Today. . .
. . . I showed Charlie each of the trees and bushes that are planted in our yard. He tries to touch the green ones, and tries to lick the ones that are flowering.
. . . I stopped typing, looked over at Charlie in his Rifton Chair, and he gave me a quick smile before looking away.
. . . I got three friend requests on Facebook and they were all people I actually know!
. . . I thought about Melanie’s questions about coping with her special needs child.
. . . and I read this blog about a little girl who was sick and then gone so quickly.
I’ve gone round and round about how to describe coping when you find out your child is going to be disabled, and I’ve come to the conclusion that I’m worthless in that regard. Here’s a bit of how I dealt/deal with Charlie and my role as his mother:
When Charlie was born I went through a small moment of “why me?” In the years before Charlie was born I felt like I’d really grown as a person. I’d taught special ed for five years and the last two I’d done it in a low-income school. I’d tutored kids free of charge. I’d gone back to church and started volunteering there as well. I felt good about the person I was becoming and felt like I didn’t deserve to have a child who was disabled.

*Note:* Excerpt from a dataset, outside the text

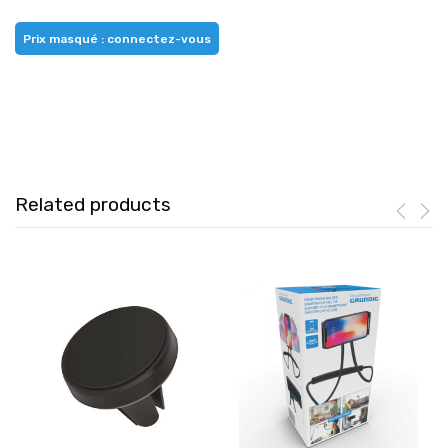
Prix masqué : connectez-vous
Related products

I knew in my heart, however, that a child’s disability has nothing to do with their parents. Every person comes into this world with their own journey and while mine and Charlie’s are linked, they are not the same.
And then one day I was sitting at the doctor’s office and a man walked by me talking loudly on his cell phone and he said, ” You need to ask yourself why God is bringing this to you.”
It was a novel idea at the moment. . . that God was bringing me a set of circumstances for a reason. And why indeed?
Maybe all that stuff. . . the working with special needs kids, the praying , the volunteering. . . maybe all of that was just getting me ready for this job.
These days I think I can honestly say that Charlie himself causes me no pain. Being a mom to a disabled child is fine by me. Do I hurt for him sometimes? Of course, but my hurt is that other people won’t see him as I do. I ache that the doctors are more concerned with sitting up than with the devilish grin he can give. I hate that people are worried more about walking than with his amazing giggle. I am sorry that people will be slowed by the trappings of disability and won’t get to know the Charlie that I know.
Is it conceited or crazy to think that I am uniquely suited to be Charlie’s mom? Probably, but that’s how I cope.